> [YOUR ASSIGNMENT] Exactly retype the lines below from the one containing "Trace small bowel. Return masks as SVG." through the end of the listing. Leave pictures out.

> [PROVIDED DATA]
* * *
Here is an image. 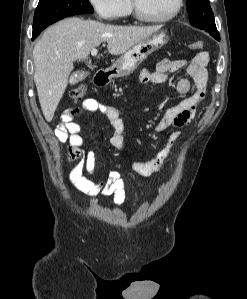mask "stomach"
<instances>
[{"label":"stomach","instance_id":"obj_1","mask_svg":"<svg viewBox=\"0 0 247 299\" xmlns=\"http://www.w3.org/2000/svg\"><path fill=\"white\" fill-rule=\"evenodd\" d=\"M169 37L165 30L153 33L127 50L111 68L113 77H123L133 73L138 66L157 49L166 45Z\"/></svg>","mask_w":247,"mask_h":299}]
</instances>
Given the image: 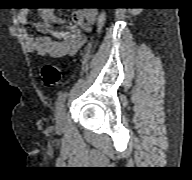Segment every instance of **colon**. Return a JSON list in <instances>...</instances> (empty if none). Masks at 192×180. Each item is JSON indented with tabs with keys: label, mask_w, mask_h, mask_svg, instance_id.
Instances as JSON below:
<instances>
[{
	"label": "colon",
	"mask_w": 192,
	"mask_h": 180,
	"mask_svg": "<svg viewBox=\"0 0 192 180\" xmlns=\"http://www.w3.org/2000/svg\"><path fill=\"white\" fill-rule=\"evenodd\" d=\"M43 82L46 86H53L60 82L62 71L61 68L54 64H46L41 70Z\"/></svg>",
	"instance_id": "5ec220e1"
}]
</instances>
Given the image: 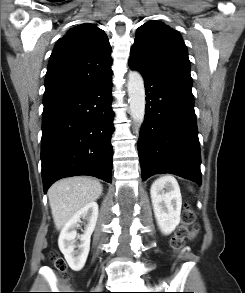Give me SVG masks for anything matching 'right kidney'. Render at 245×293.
<instances>
[{"mask_svg": "<svg viewBox=\"0 0 245 293\" xmlns=\"http://www.w3.org/2000/svg\"><path fill=\"white\" fill-rule=\"evenodd\" d=\"M98 218V204L90 202L76 212L62 228L58 246L63 253L68 265L74 271H80L87 260L90 250L91 235L95 229ZM86 221L85 230L82 235H77V228ZM76 238L79 239L77 243Z\"/></svg>", "mask_w": 245, "mask_h": 293, "instance_id": "1", "label": "right kidney"}]
</instances>
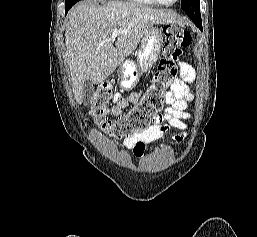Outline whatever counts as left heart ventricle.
I'll return each instance as SVG.
<instances>
[{
	"label": "left heart ventricle",
	"instance_id": "left-heart-ventricle-1",
	"mask_svg": "<svg viewBox=\"0 0 257 237\" xmlns=\"http://www.w3.org/2000/svg\"><path fill=\"white\" fill-rule=\"evenodd\" d=\"M162 1H164V2H173L174 0H162Z\"/></svg>",
	"mask_w": 257,
	"mask_h": 237
}]
</instances>
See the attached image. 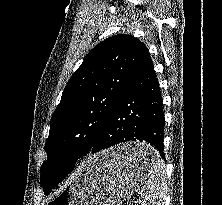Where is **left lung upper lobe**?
Segmentation results:
<instances>
[{"mask_svg":"<svg viewBox=\"0 0 222 205\" xmlns=\"http://www.w3.org/2000/svg\"><path fill=\"white\" fill-rule=\"evenodd\" d=\"M145 49L130 35L112 36L96 45L71 76L45 143L41 185L46 195L64 179L56 169L60 156H84L91 150Z\"/></svg>","mask_w":222,"mask_h":205,"instance_id":"5c2ea615","label":"left lung upper lobe"}]
</instances>
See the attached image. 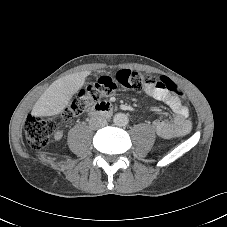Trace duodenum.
I'll use <instances>...</instances> for the list:
<instances>
[{
  "label": "duodenum",
  "mask_w": 227,
  "mask_h": 227,
  "mask_svg": "<svg viewBox=\"0 0 227 227\" xmlns=\"http://www.w3.org/2000/svg\"><path fill=\"white\" fill-rule=\"evenodd\" d=\"M113 112L112 105L108 102H100L94 105L88 112L90 116H109Z\"/></svg>",
  "instance_id": "410a0bca"
}]
</instances>
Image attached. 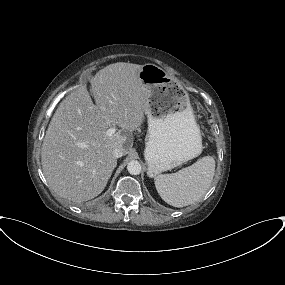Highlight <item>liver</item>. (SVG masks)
I'll list each match as a JSON object with an SVG mask.
<instances>
[{
    "label": "liver",
    "instance_id": "obj_1",
    "mask_svg": "<svg viewBox=\"0 0 285 285\" xmlns=\"http://www.w3.org/2000/svg\"><path fill=\"white\" fill-rule=\"evenodd\" d=\"M141 69L132 63L110 64L90 81L96 105L82 85L58 106L43 140L41 163L60 197L77 203L97 197L117 165L115 148L122 147L125 154L131 149L149 95L139 78ZM112 126L121 130L107 136Z\"/></svg>",
    "mask_w": 285,
    "mask_h": 285
}]
</instances>
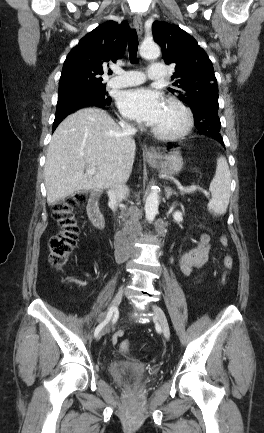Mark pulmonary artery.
I'll return each instance as SVG.
<instances>
[{
    "mask_svg": "<svg viewBox=\"0 0 264 433\" xmlns=\"http://www.w3.org/2000/svg\"><path fill=\"white\" fill-rule=\"evenodd\" d=\"M116 77L108 81V86L114 88H123L135 86L145 81V77L138 70H116ZM165 77V68L161 64H151L149 66L148 78L150 80H161Z\"/></svg>",
    "mask_w": 264,
    "mask_h": 433,
    "instance_id": "pulmonary-artery-1",
    "label": "pulmonary artery"
}]
</instances>
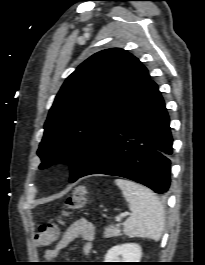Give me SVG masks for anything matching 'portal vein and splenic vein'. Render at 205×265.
<instances>
[{
  "label": "portal vein and splenic vein",
  "mask_w": 205,
  "mask_h": 265,
  "mask_svg": "<svg viewBox=\"0 0 205 265\" xmlns=\"http://www.w3.org/2000/svg\"><path fill=\"white\" fill-rule=\"evenodd\" d=\"M127 214H123L122 216H126ZM121 220V217L120 216H118V217H116V221H120Z\"/></svg>",
  "instance_id": "1"
}]
</instances>
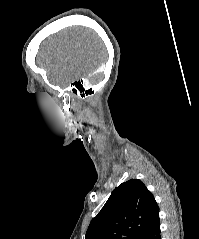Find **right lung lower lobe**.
I'll list each match as a JSON object with an SVG mask.
<instances>
[{
    "mask_svg": "<svg viewBox=\"0 0 199 239\" xmlns=\"http://www.w3.org/2000/svg\"><path fill=\"white\" fill-rule=\"evenodd\" d=\"M138 239H161L159 218Z\"/></svg>",
    "mask_w": 199,
    "mask_h": 239,
    "instance_id": "obj_1",
    "label": "right lung lower lobe"
}]
</instances>
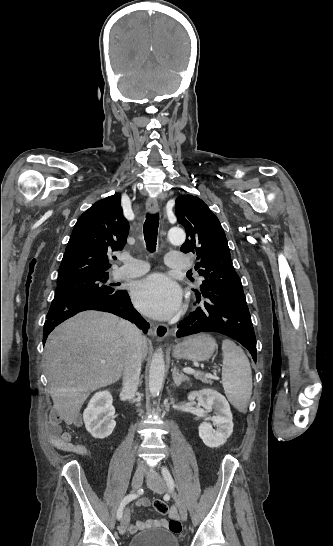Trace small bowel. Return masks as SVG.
<instances>
[{
  "label": "small bowel",
  "mask_w": 333,
  "mask_h": 546,
  "mask_svg": "<svg viewBox=\"0 0 333 546\" xmlns=\"http://www.w3.org/2000/svg\"><path fill=\"white\" fill-rule=\"evenodd\" d=\"M60 423H61L60 417H51L49 420L47 433L52 445L56 448L70 451L78 455H81L83 457H87L88 453L86 448L82 445L72 443L71 436L67 433L62 432ZM141 505L143 506L148 505V500L146 499L142 500ZM169 516H170L169 522L166 520H159V521L148 520L146 522L137 521L135 524H133L130 527V531L132 533H135L146 526L158 524L162 526H170V529L175 533L180 532L181 526H180V523L178 522V512L175 507H172L170 509Z\"/></svg>",
  "instance_id": "c3829d8e"
}]
</instances>
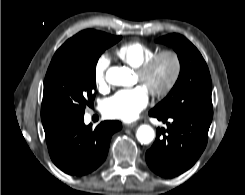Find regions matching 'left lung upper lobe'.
<instances>
[{"mask_svg": "<svg viewBox=\"0 0 245 195\" xmlns=\"http://www.w3.org/2000/svg\"><path fill=\"white\" fill-rule=\"evenodd\" d=\"M173 47L181 65L174 87L152 110L160 114L180 113L213 116L209 69L197 48L180 34H169L157 40Z\"/></svg>", "mask_w": 245, "mask_h": 195, "instance_id": "5c2ea615", "label": "left lung upper lobe"}]
</instances>
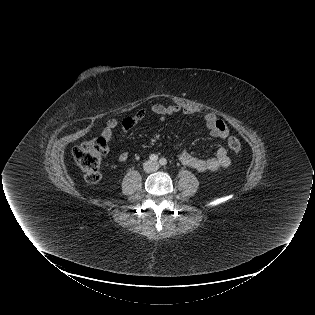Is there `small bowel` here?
* * *
> [COMPLETED TASK]
Trace small bowel. Return masks as SVG.
<instances>
[{
  "label": "small bowel",
  "mask_w": 333,
  "mask_h": 546,
  "mask_svg": "<svg viewBox=\"0 0 333 546\" xmlns=\"http://www.w3.org/2000/svg\"><path fill=\"white\" fill-rule=\"evenodd\" d=\"M60 423H61L60 417H51L49 420L47 433L52 445L56 448L70 451L78 455H81L83 457H87L88 453L86 448L82 445L72 443L71 436L67 433L62 432ZM141 505L143 506L148 505V500L146 499L142 500ZM169 516H170L169 522L166 520H159V521L148 520L146 522L137 521L135 524H133L130 527V531L132 533H135L146 526L158 524L162 526H170V529L175 533L180 532L181 526H180V523L178 522V512L175 507H172L170 509Z\"/></svg>",
  "instance_id": "c3829d8e"
}]
</instances>
Find regions matching 'left lung upper lobe'.
<instances>
[{"mask_svg": "<svg viewBox=\"0 0 245 195\" xmlns=\"http://www.w3.org/2000/svg\"><path fill=\"white\" fill-rule=\"evenodd\" d=\"M173 47L181 65L174 87L152 110L160 114L180 113L213 116L209 69L197 48L180 34H169L157 40Z\"/></svg>", "mask_w": 245, "mask_h": 195, "instance_id": "5c2ea615", "label": "left lung upper lobe"}]
</instances>
Is there `small bowel` here?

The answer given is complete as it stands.